**** Material for this exercise ****

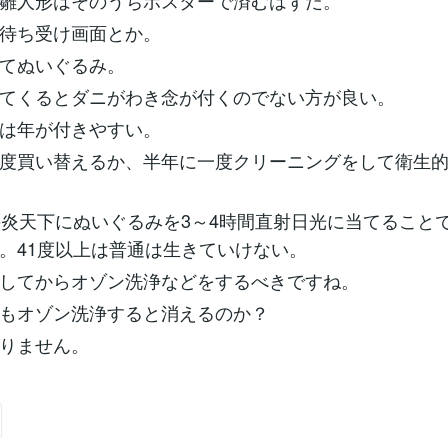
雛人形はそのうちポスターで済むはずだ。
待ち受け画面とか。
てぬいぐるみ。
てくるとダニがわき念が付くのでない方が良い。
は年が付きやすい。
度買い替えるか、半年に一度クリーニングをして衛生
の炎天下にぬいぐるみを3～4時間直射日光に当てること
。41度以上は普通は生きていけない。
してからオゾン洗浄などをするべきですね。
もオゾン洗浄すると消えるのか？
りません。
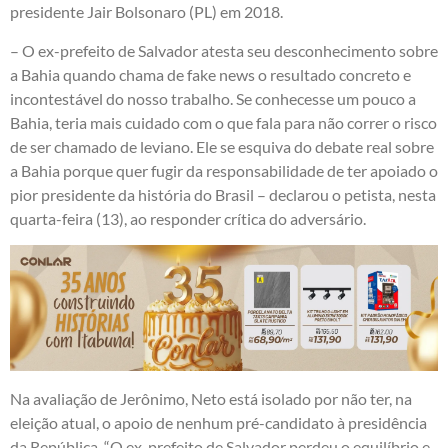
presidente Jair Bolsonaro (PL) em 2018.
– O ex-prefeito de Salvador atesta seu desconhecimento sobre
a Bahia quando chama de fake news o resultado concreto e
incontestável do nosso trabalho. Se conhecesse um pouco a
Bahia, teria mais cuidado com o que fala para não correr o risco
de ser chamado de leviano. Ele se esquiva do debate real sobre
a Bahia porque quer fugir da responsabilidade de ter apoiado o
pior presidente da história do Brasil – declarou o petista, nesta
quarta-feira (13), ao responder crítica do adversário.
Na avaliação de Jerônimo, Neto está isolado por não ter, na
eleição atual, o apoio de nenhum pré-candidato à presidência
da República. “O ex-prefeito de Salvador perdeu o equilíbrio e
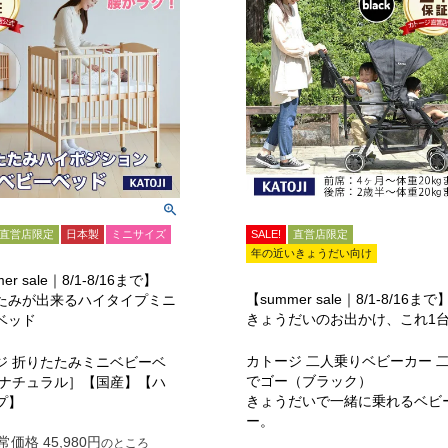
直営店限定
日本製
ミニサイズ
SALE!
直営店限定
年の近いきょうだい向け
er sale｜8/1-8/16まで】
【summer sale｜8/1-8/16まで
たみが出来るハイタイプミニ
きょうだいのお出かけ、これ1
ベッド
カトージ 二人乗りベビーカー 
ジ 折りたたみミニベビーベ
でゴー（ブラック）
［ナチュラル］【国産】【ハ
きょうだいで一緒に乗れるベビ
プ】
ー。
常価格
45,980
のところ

****

■ **What you should do**
Take the lines from the start of the material to the line with "er sale｜8/1-8/16まで】", both included, and transcribe them exactly without the pictures.

■ **Written response**
雛人形はそのうちポスターで済むはずだ。
待ち受け画面とか。
てぬいぐるみ。
てくるとダニがわき念が付くのでない方が良い。
は年が付きやすい。
度買い替えるか、半年に一度クリーニングをして衛生
の炎天下にぬいぐるみを3～4時間直射日光に当てること
。41度以上は普通は生きていけない。
してからオゾン洗浄などをするべきですね。
もオゾン洗浄すると消えるのか？
りません。
presidente Jair Bolsonaro (PL) em 2018.
– O ex-prefeito de Salvador atesta seu desconhecimento sobre
a Bahia quando chama de fake news o resultado concreto e
incontestável do nosso trabalho. Se conhecesse um pouco a
Bahia, teria mais cuidado com o que fala para não correr o risco
de ser chamado de leviano. Ele se esquiva do debate real sobre
a Bahia porque quer fugir da responsabilidade de ter apoiado o
pior presidente da história do Brasil – declarou o petista, nesta
quarta-feira (13), ao responder crítica do adversário.
Na avaliação de Jerônimo, Neto está isolado por não ter, na
eleição atual, o apoio de nenhum pré-candidato à presidência
da República. “O ex-prefeito de Salvador perdeu o equilíbrio e
直営店限定
日本製
ミニサイズ
SALE!
直営店限定
年の近いきょうだい向け
er sale｜8/1-8/16まで】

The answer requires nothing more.